Records provided —

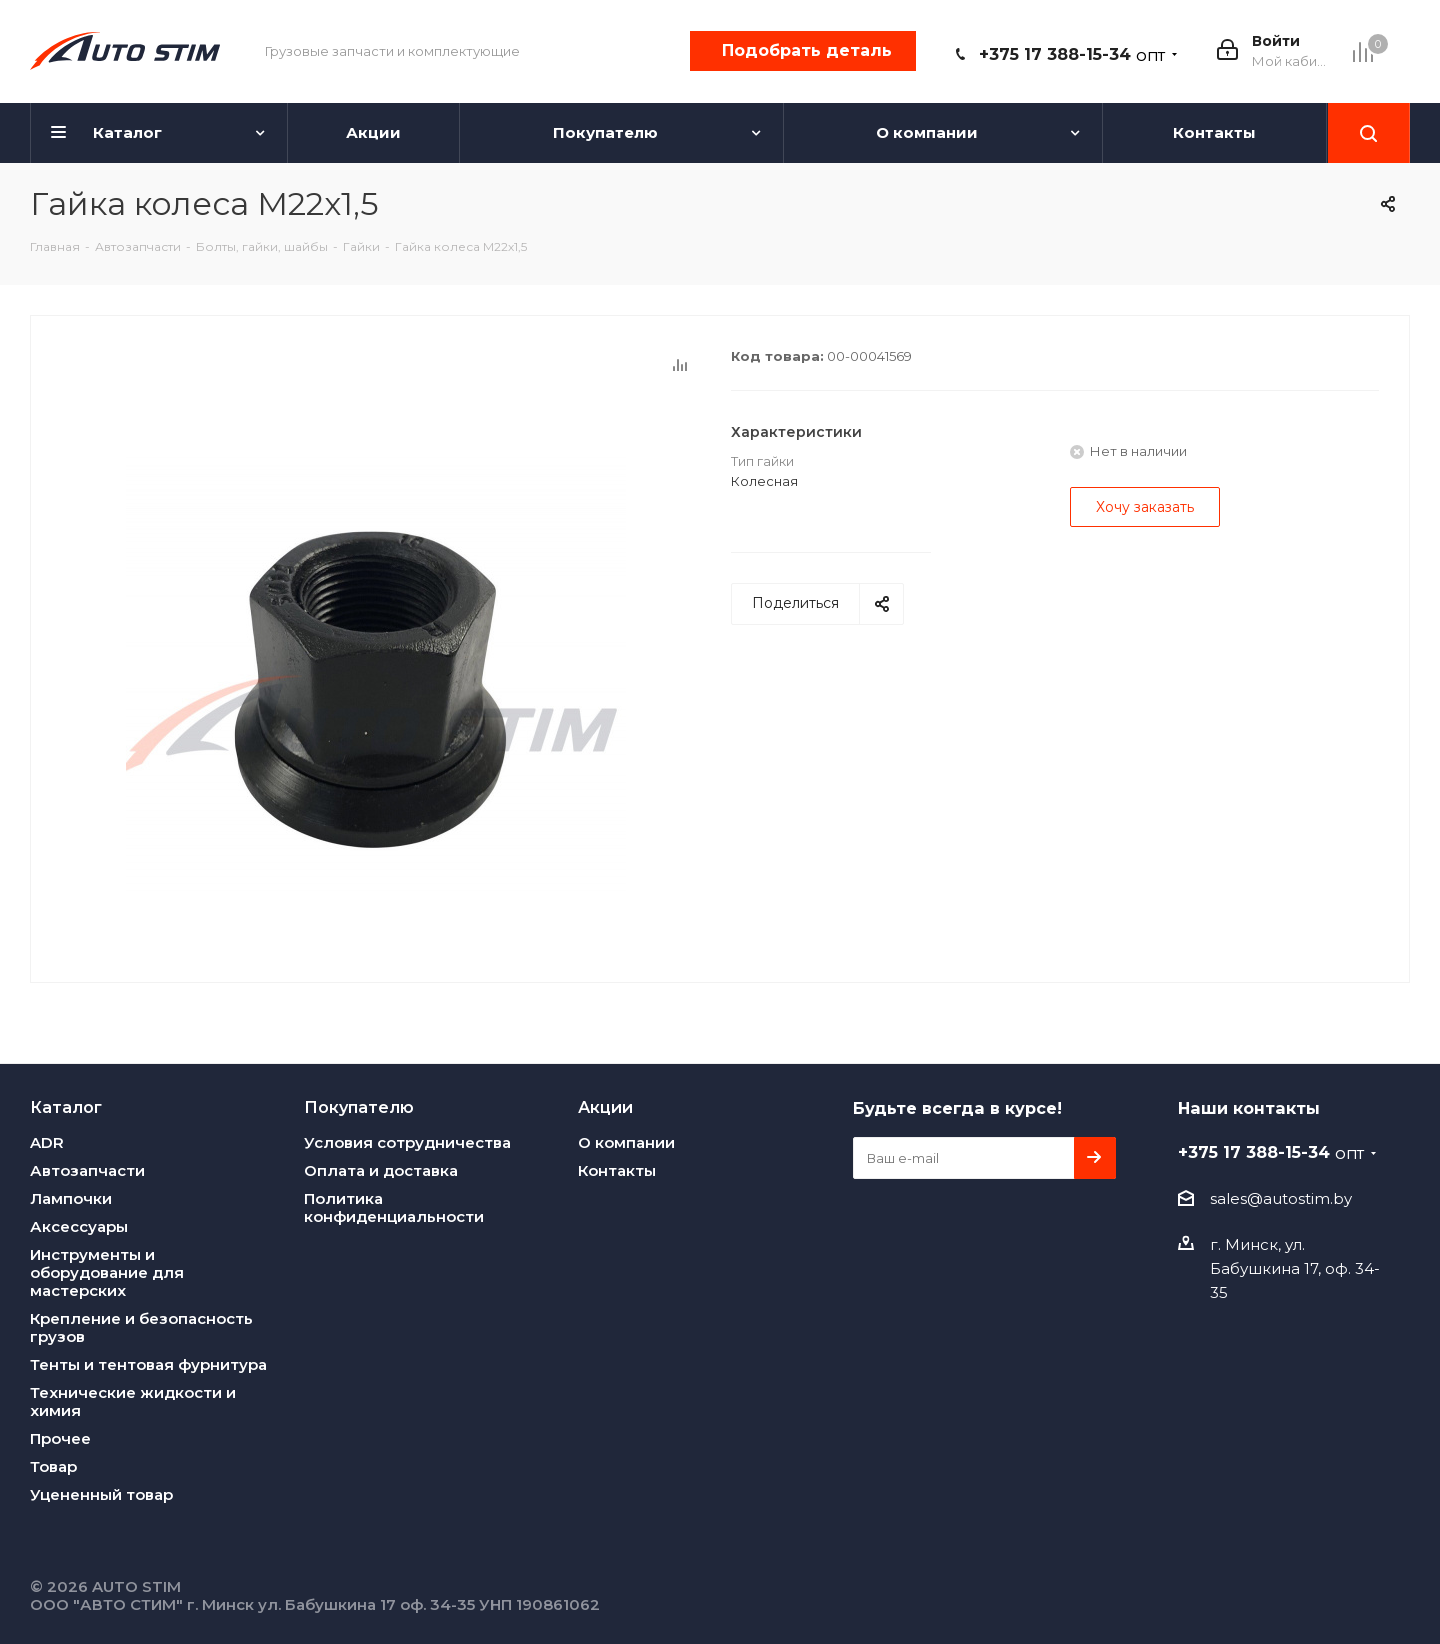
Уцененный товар (101, 1494)
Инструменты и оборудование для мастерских (107, 1272)
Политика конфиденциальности (394, 1207)
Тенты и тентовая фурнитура (148, 1364)
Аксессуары (79, 1226)
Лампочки (71, 1198)
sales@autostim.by (1281, 1198)
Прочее (60, 1438)
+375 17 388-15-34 (1072, 54)
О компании (626, 1142)
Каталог (66, 1107)
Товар (53, 1466)
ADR (47, 1142)
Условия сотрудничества (407, 1142)
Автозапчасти (87, 1170)
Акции (605, 1107)
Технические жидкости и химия (133, 1401)
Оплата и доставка (381, 1170)
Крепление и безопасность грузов (141, 1327)
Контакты (617, 1170)
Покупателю (359, 1107)
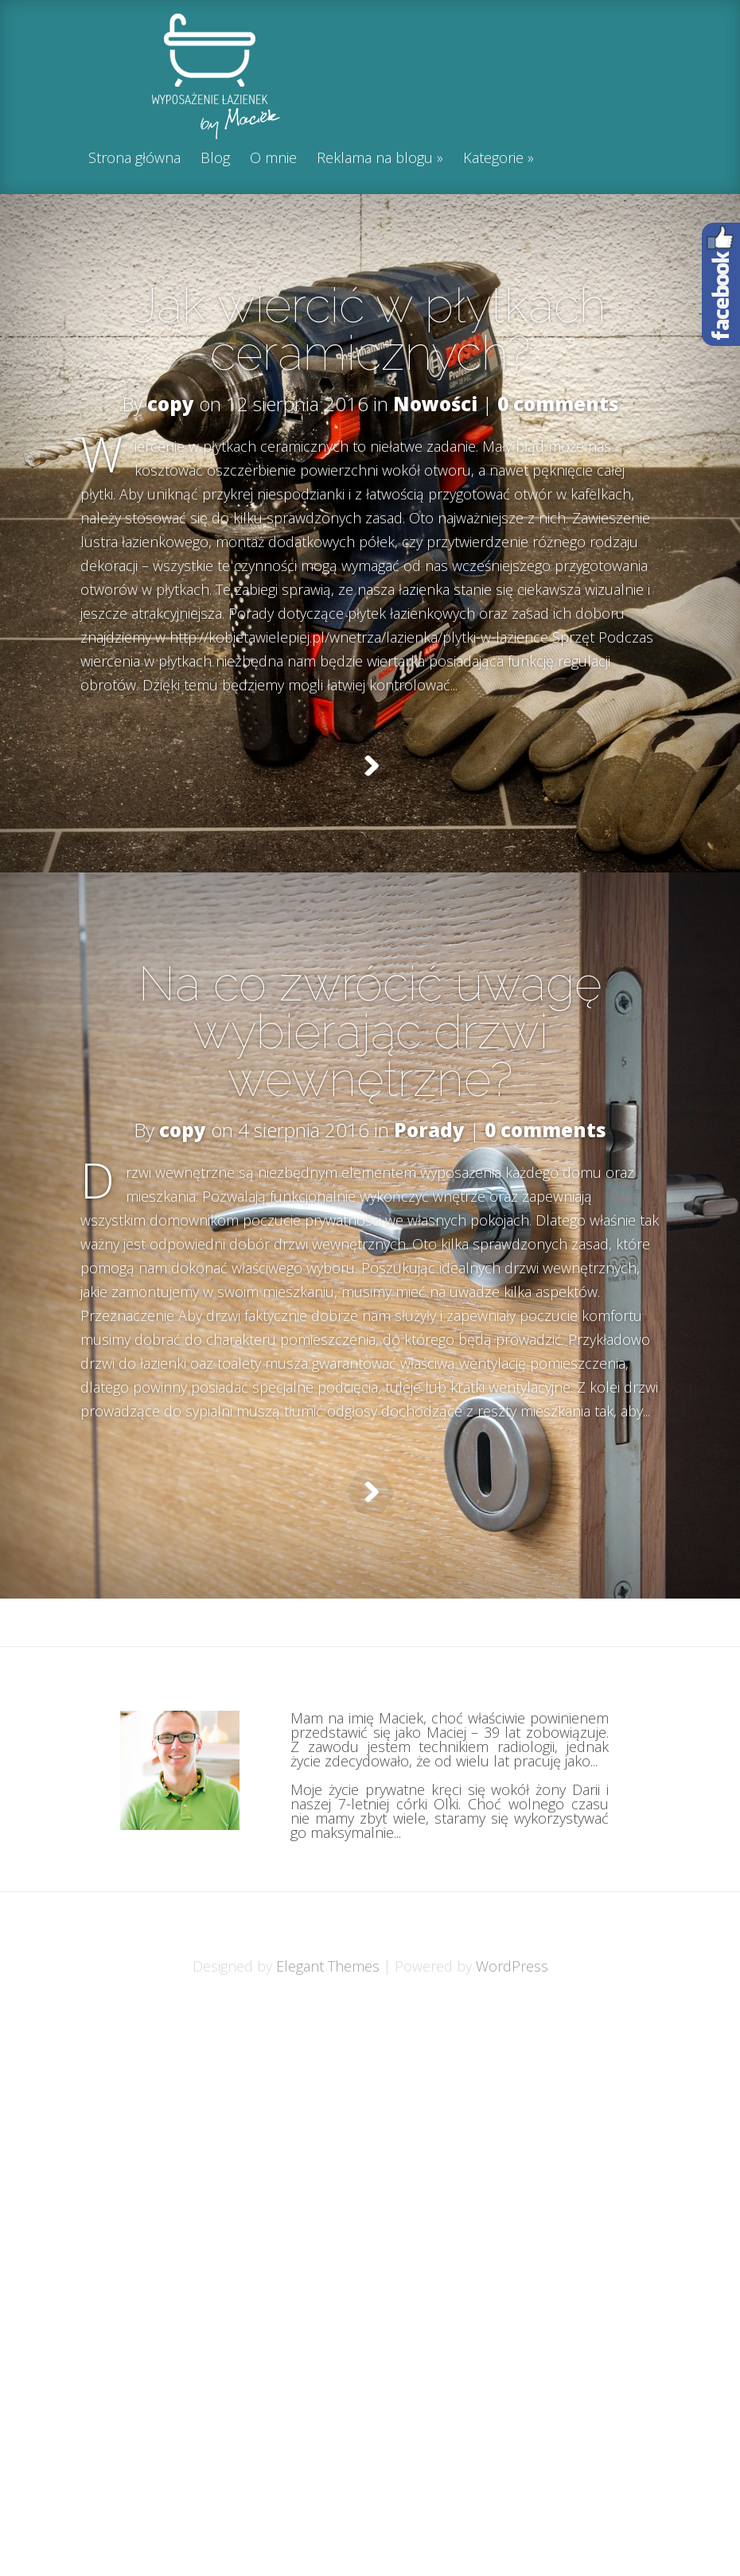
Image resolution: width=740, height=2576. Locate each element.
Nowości (435, 403)
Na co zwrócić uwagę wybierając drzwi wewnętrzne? (370, 1059)
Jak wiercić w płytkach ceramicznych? (370, 329)
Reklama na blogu (375, 158)
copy (170, 403)
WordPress (512, 2045)
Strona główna (134, 158)
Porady (429, 1157)
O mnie (273, 158)
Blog (215, 158)
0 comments (558, 403)
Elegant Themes (328, 2045)
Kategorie (493, 158)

Your objective — Look back at the entries above and repeat, unchanged, every line from the line holding "Инструменты и оборудование" through the line holding "Акции (605, 1107)".

Solved exercise —
Инструменты и оборудование для мастерских (107, 1272)
Политика конфиденциальности (394, 1207)
Тенты и тентовая фурнитура (148, 1364)
Аксессуары (79, 1226)
Лампочки (71, 1198)
sales@autostim.by (1281, 1198)
Прочее (60, 1438)
+375 17 388-15-34 (1072, 54)
О компании (626, 1142)
Каталог (66, 1107)
Товар (53, 1466)
ADR (47, 1142)
Условия сотрудничества (407, 1142)
Автозапчасти (87, 1170)
Акции (605, 1107)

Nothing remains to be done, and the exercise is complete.